*** Opening of Data to use ***

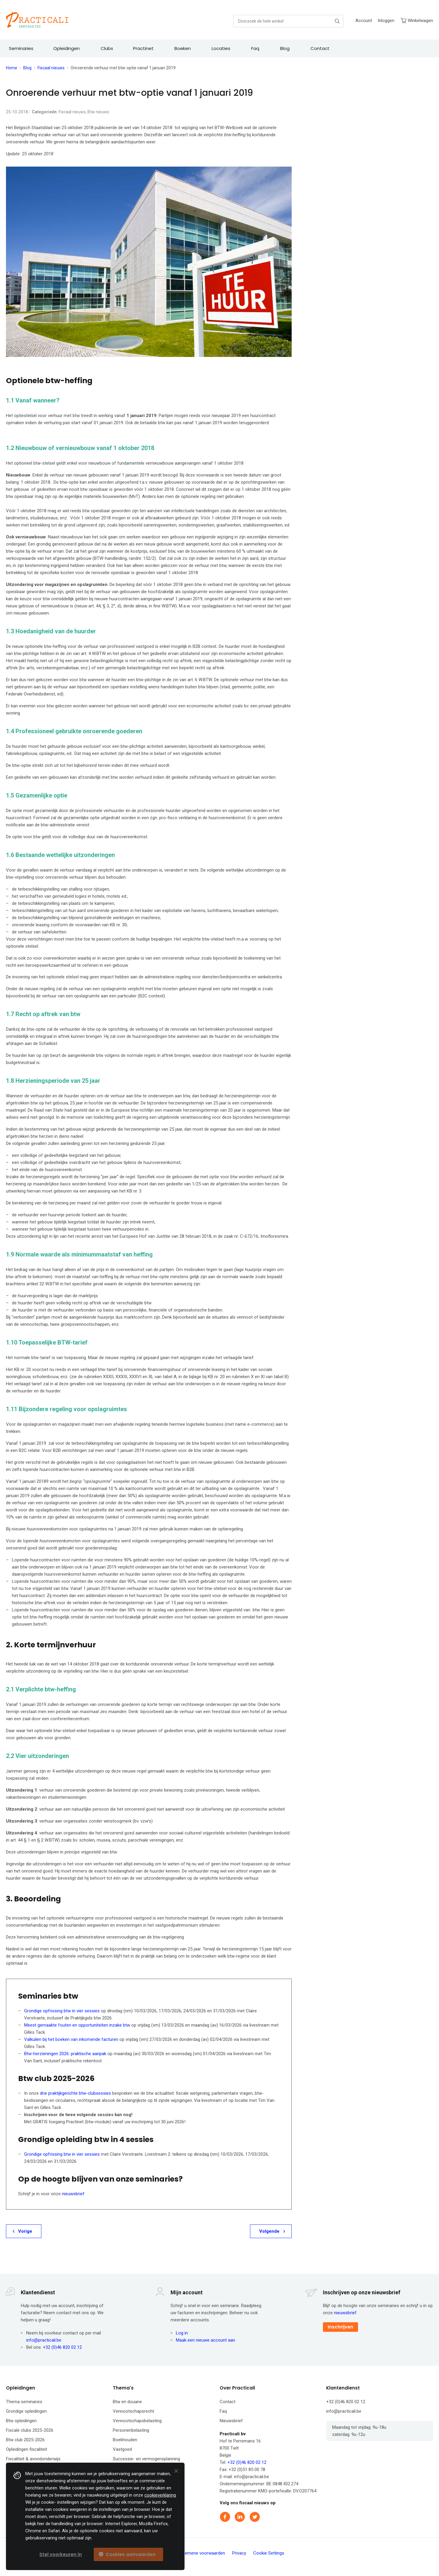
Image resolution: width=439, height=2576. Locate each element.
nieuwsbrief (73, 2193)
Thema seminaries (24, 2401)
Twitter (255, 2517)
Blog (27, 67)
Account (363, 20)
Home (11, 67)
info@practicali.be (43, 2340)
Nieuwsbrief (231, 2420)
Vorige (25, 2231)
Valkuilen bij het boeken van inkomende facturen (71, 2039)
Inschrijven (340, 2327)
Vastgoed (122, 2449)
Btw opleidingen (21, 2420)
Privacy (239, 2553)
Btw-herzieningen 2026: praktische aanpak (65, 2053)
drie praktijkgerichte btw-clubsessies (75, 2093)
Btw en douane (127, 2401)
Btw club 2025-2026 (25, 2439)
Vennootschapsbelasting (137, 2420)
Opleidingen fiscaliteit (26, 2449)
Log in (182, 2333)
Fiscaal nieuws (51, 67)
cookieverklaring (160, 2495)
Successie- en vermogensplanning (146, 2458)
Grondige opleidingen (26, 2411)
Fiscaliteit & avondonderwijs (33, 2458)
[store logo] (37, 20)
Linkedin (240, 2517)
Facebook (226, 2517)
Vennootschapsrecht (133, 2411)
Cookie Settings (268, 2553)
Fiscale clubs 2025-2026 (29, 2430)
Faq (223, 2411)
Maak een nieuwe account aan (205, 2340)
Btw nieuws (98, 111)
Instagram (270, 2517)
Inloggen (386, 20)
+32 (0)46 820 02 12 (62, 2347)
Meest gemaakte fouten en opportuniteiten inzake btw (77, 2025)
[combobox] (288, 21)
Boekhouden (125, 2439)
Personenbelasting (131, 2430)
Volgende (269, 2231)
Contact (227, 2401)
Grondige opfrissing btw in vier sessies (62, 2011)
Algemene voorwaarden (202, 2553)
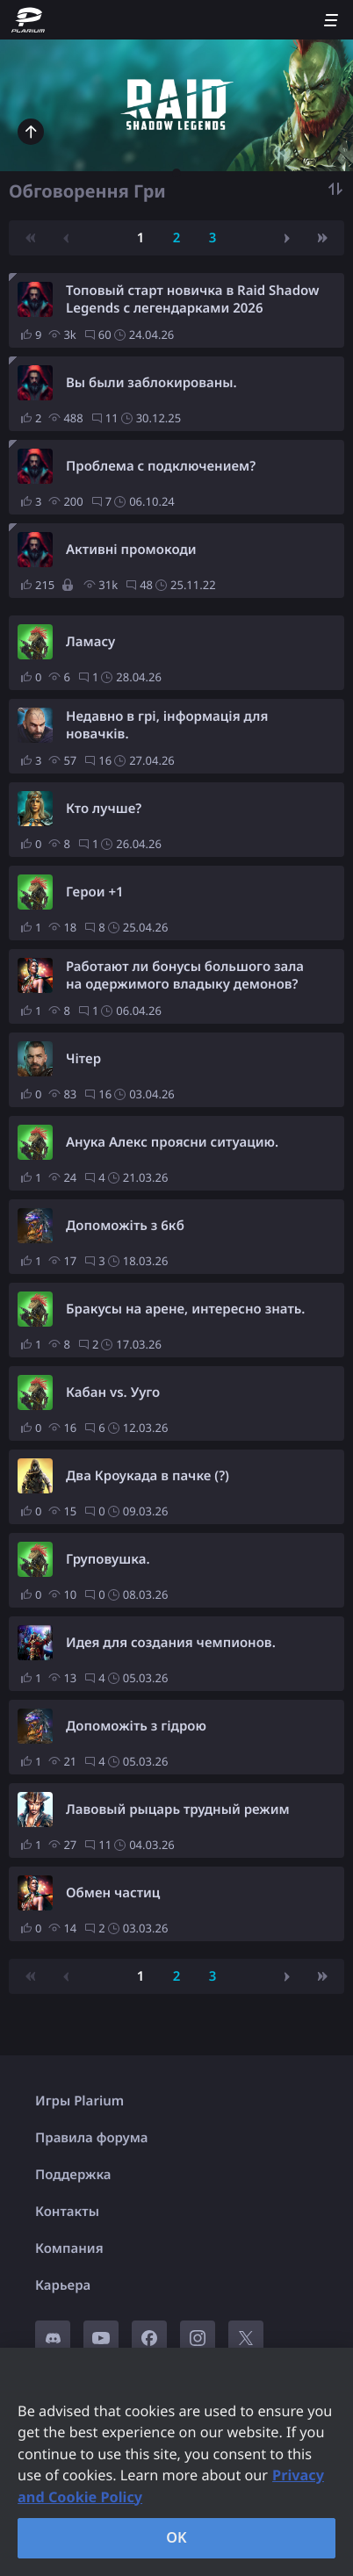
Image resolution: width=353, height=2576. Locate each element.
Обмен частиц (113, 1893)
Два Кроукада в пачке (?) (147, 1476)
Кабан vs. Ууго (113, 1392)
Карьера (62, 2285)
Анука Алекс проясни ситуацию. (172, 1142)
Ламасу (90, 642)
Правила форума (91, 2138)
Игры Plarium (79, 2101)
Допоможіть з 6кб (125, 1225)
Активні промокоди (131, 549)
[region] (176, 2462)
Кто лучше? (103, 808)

*** Close of Data to use ***
*** Opening of Data to use ***

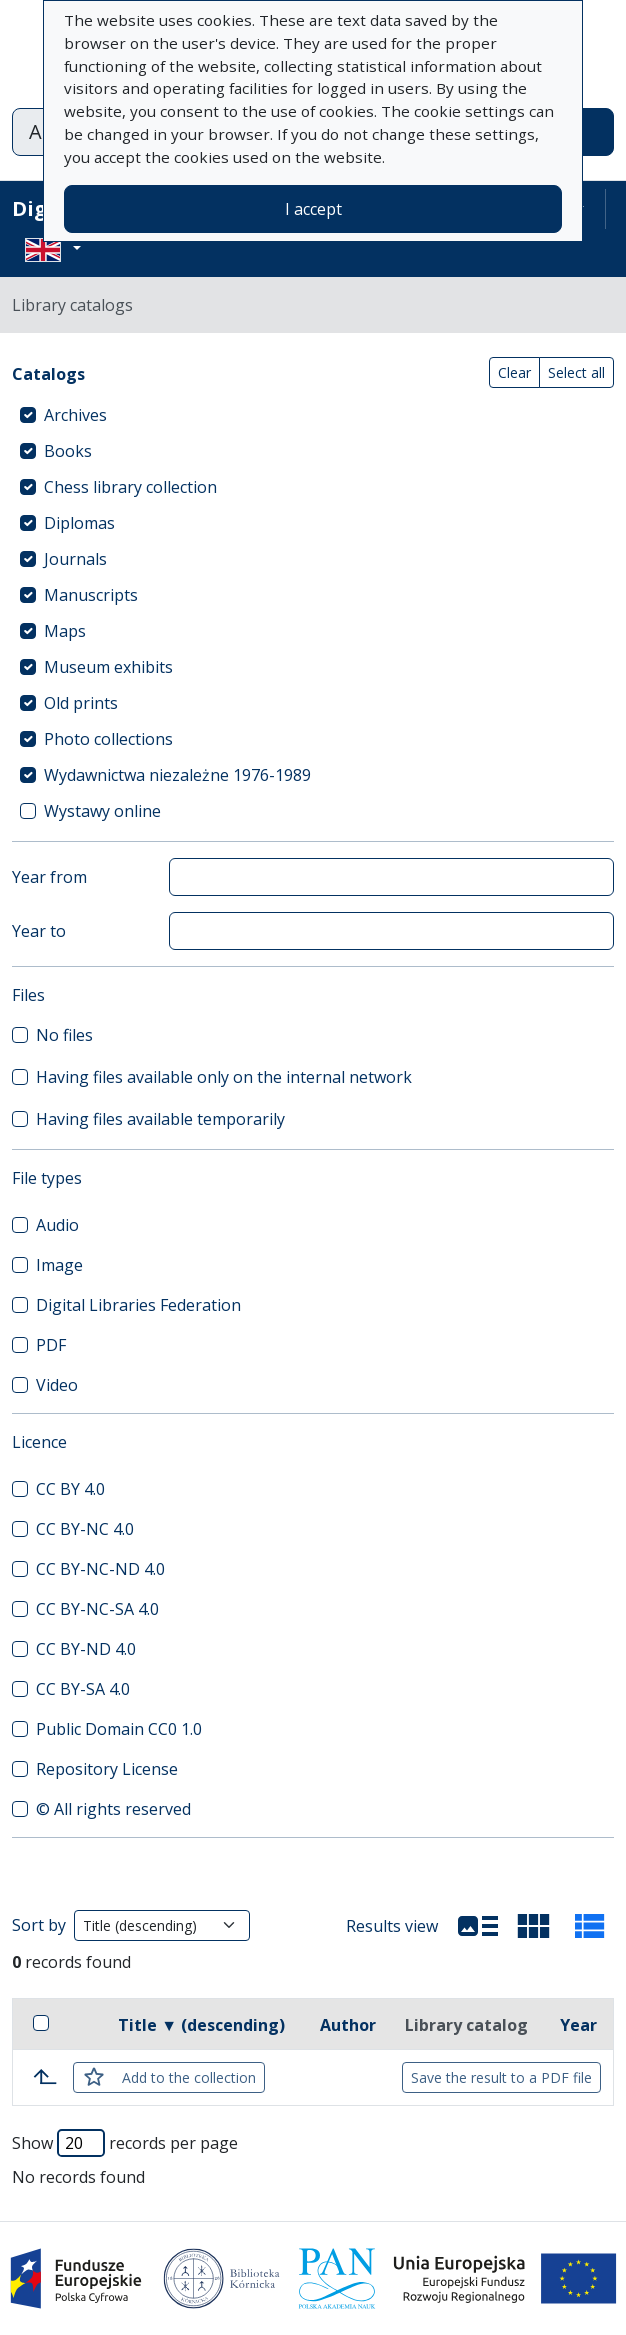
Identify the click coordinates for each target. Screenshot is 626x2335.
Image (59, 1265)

*** Close of Data to use ***

> [The problem]: Please give an exact copy of the entries above, from the line with "Facebook (226, 2517)" down to the line with "Inloggen (386, 20)", inclusive, and nothing else.

> [Written solution]:
Facebook (226, 2517)
Vennootschapsrecht (133, 2411)
Cookie Settings (268, 2553)
Fiscale clubs 2025-2026 (29, 2430)
Faq (223, 2411)
Maak een nieuwe account aan (205, 2340)
Btw nieuws (98, 111)
Instagram (270, 2517)
Inloggen (386, 20)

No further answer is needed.